* _What you should do_: Everything in the records below is to be reproduced exactly, apart from the images.
START Supplied material
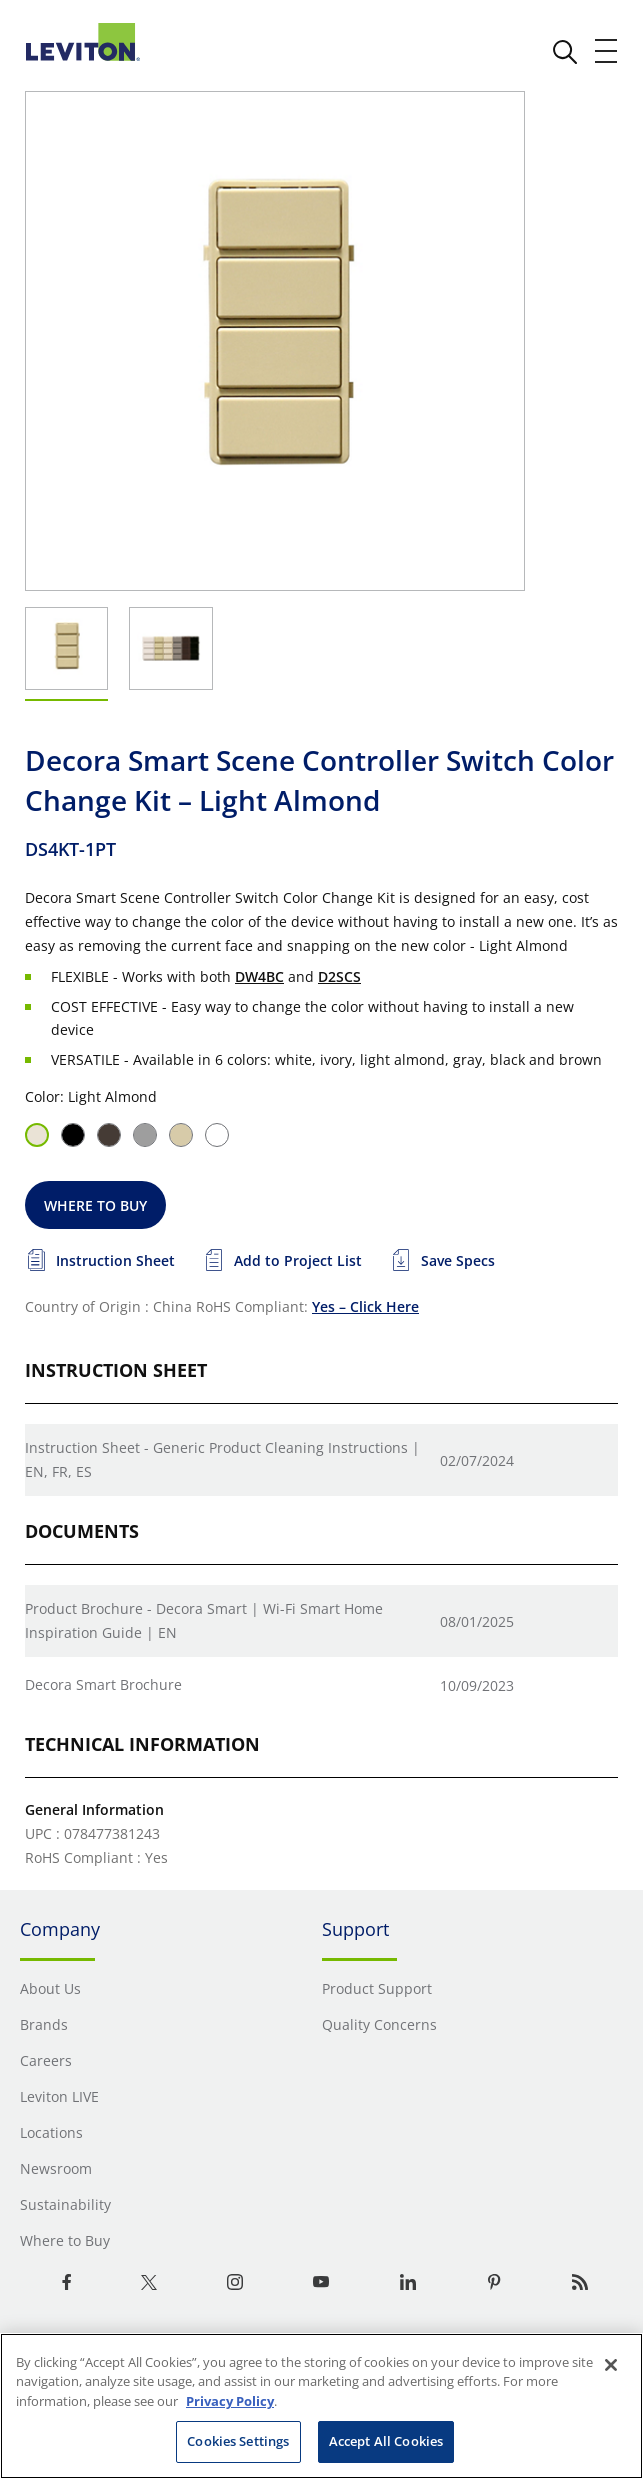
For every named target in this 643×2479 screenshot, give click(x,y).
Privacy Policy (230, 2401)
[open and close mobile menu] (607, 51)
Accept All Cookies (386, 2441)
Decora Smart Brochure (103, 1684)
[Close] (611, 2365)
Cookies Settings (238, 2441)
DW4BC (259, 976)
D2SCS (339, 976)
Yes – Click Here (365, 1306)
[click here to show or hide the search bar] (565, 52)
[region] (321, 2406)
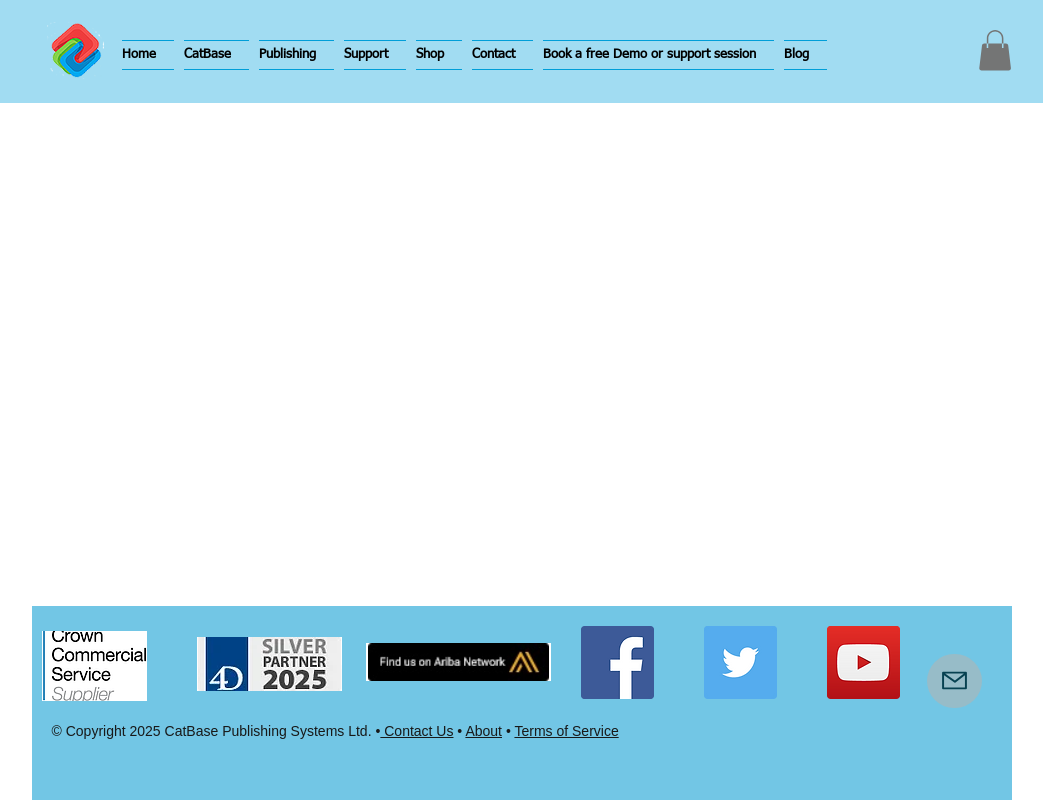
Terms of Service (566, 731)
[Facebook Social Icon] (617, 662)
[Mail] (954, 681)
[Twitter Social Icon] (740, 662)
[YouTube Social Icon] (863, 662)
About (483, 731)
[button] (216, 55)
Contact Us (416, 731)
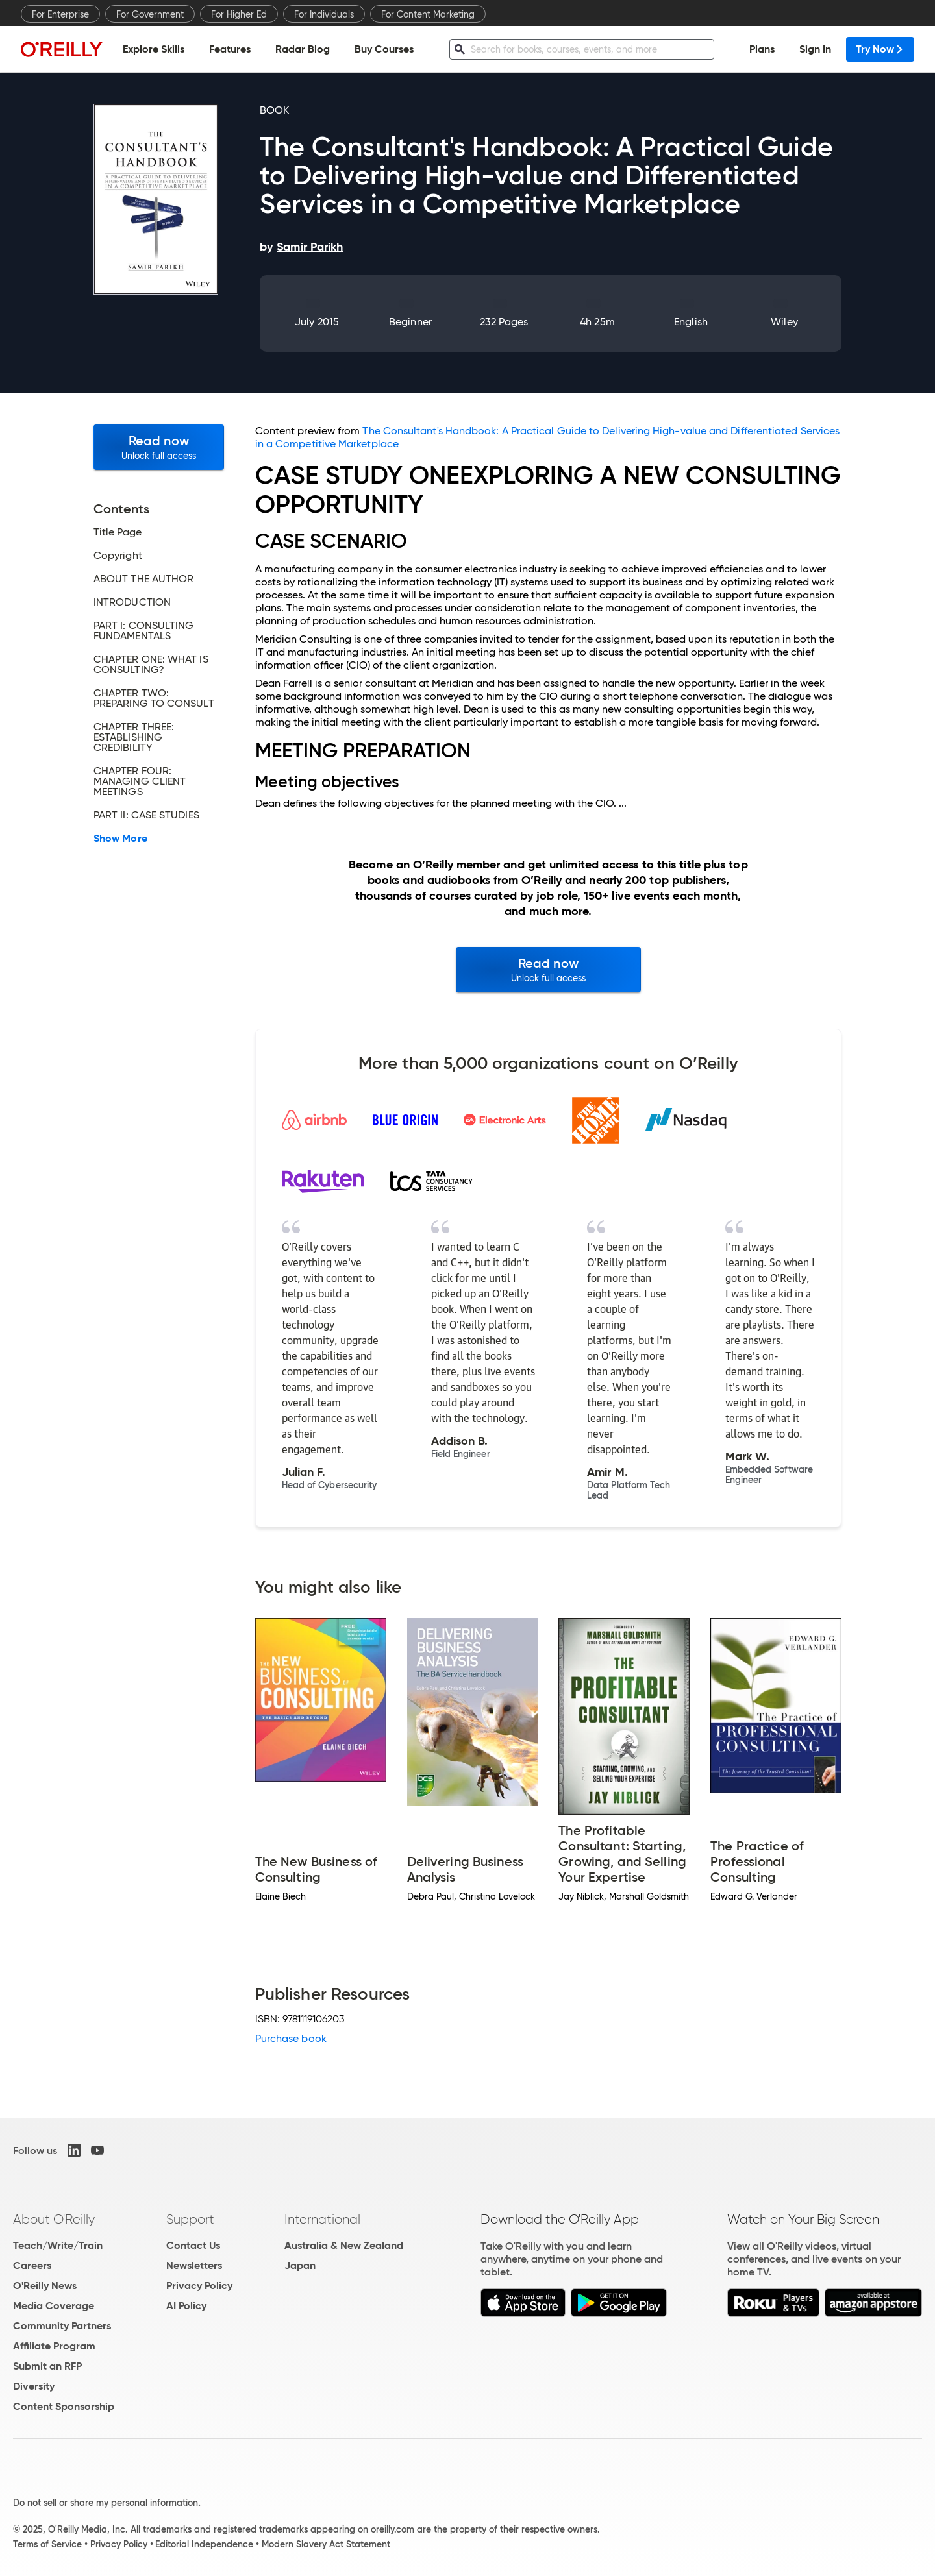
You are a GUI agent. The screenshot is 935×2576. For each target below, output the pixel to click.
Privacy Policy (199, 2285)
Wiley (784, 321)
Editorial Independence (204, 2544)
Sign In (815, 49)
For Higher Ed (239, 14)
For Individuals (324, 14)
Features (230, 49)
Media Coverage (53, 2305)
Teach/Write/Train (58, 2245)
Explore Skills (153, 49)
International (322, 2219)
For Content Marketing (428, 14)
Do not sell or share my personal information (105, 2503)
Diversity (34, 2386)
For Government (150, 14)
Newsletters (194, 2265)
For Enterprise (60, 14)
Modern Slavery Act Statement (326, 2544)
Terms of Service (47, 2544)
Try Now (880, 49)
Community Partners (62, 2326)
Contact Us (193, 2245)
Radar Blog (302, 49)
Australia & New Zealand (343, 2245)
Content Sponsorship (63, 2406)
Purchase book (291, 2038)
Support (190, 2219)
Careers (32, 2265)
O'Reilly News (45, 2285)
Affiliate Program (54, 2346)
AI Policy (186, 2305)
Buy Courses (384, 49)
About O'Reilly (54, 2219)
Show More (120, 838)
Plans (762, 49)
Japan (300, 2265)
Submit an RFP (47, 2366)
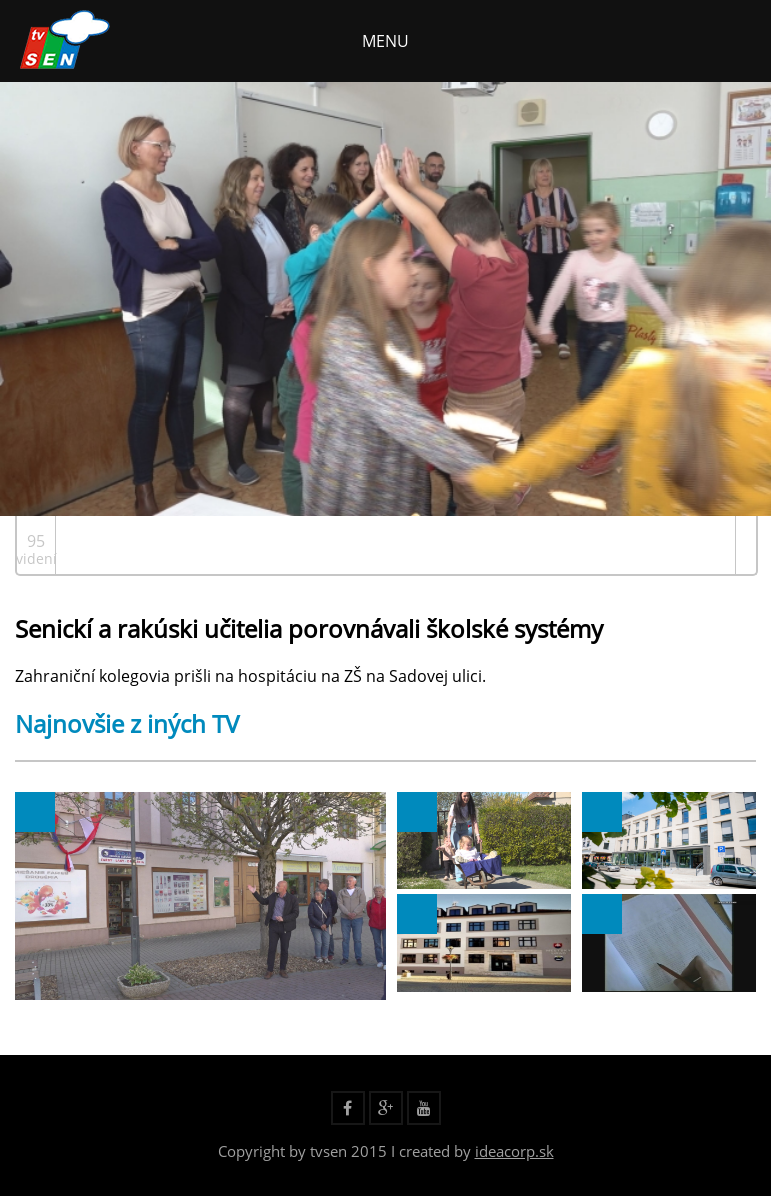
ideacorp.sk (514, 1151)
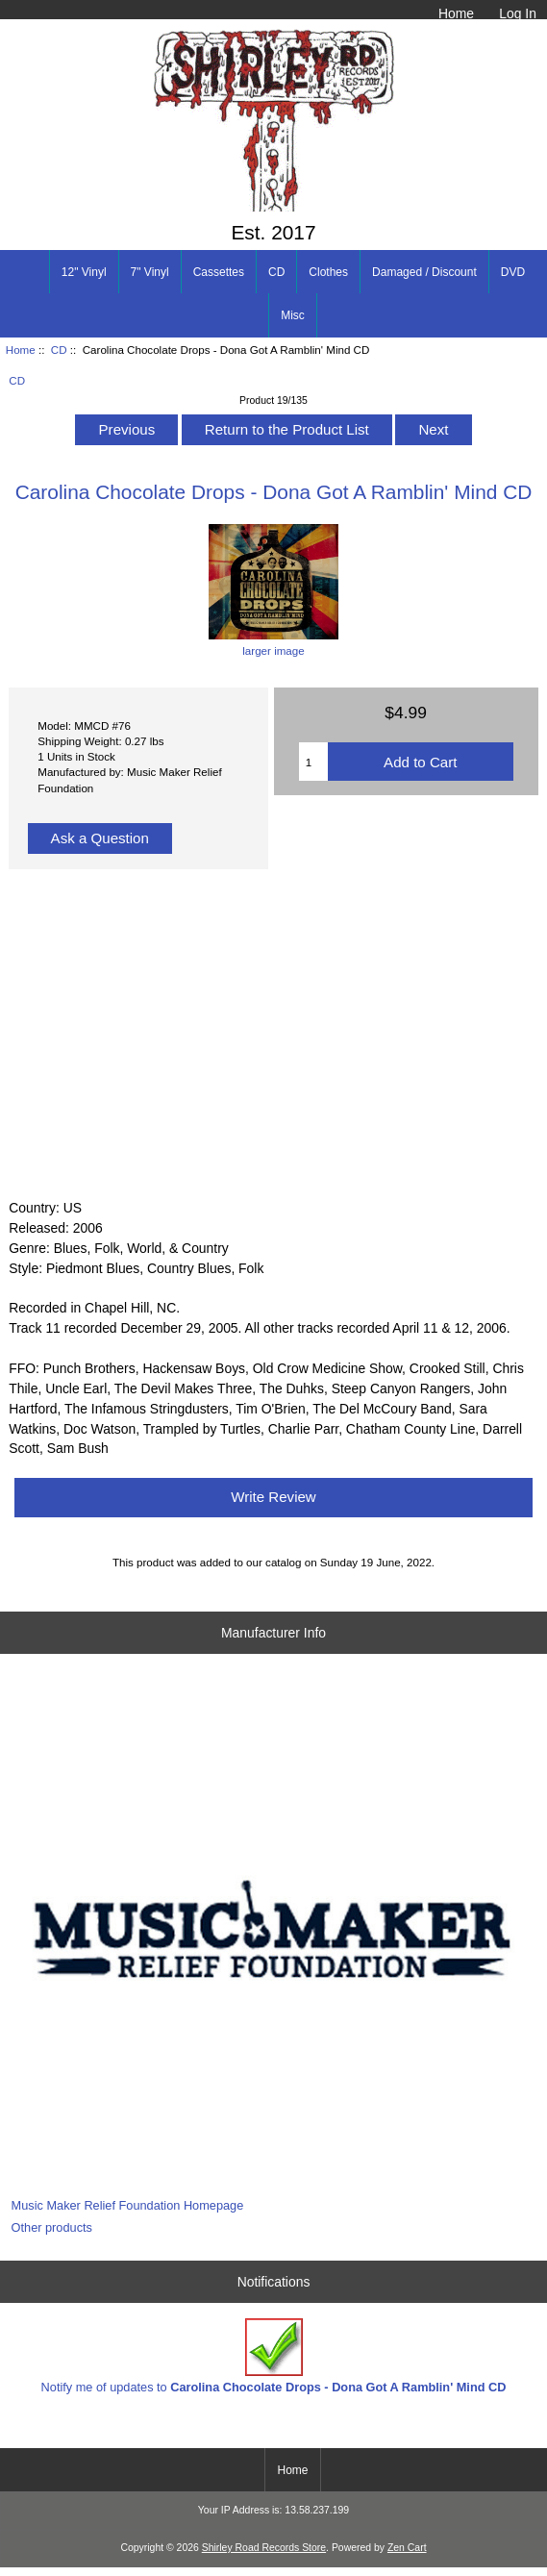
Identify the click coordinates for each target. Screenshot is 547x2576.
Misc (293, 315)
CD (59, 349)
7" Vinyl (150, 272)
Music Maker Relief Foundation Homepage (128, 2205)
END Supplied material
* _Response_:
For every named target in this 643×2479 screenshot, give click(x,y).
Privacy Policy (230, 2401)
[open and close mobile menu] (607, 51)
Accept All Cookies (386, 2441)
Decora Smart Brochure (103, 1684)
[Close] (611, 2365)
Cookies Settings (238, 2441)
DW4BC (259, 976)
D2SCS (339, 976)
Yes – Click Here (365, 1306)
[click here to show or hide the search bar] (565, 52)
[region] (321, 2406)
Terms of Service (566, 731)
[Facebook Social Icon] (617, 662)
[Mail] (954, 681)
[Twitter Social Icon] (740, 662)
[YouTube Social Icon] (863, 662)
About (483, 731)
[button] (216, 55)
Contact Us (416, 731)
You are a GUI agent. The screenshot is 935×2576. For each target below, output the pixel to click.
Privacy Policy (199, 2285)
Wiley (784, 321)
Editorial Independence (204, 2544)
Sign In (815, 49)
For Higher Ed (239, 14)
For Individuals (324, 14)
Features (230, 49)
Media Coverage (53, 2305)
Teach/Write/Train (58, 2245)
Explore Skills (153, 49)
International (322, 2219)
For Content Marketing (428, 14)
Do not sell or share my personal information (105, 2503)
Diversity (34, 2386)
For Government (150, 14)
Newsletters (194, 2265)
For Enterprise (60, 14)
Modern Slavery Act Statement (326, 2544)
Terms of Service (47, 2544)
Try Now (880, 49)
Community Partners (62, 2326)
Contact Us (193, 2245)
Radar Blog (302, 49)
Australia & New Zealand (343, 2245)
Content Sponsorship (63, 2406)
Purchase book (291, 2038)
Support (190, 2219)
Careers (32, 2265)
O'Reilly News (45, 2285)
Affiliate Program (54, 2346)
AI Policy (186, 2305)
Buy Courses (384, 49)
About O'Reilly (54, 2219)
Show More (120, 838)
Plans (762, 49)
Japan (300, 2265)
Submit an RFP (47, 2366)
ideacorp.sk (514, 1151)
Identify the click coordinates for each target. Screenshot is 547x2576.
Misc (293, 315)
CD (59, 349)
7" Vinyl (150, 272)
Music Maker Relief Foundation Homepage (128, 2205)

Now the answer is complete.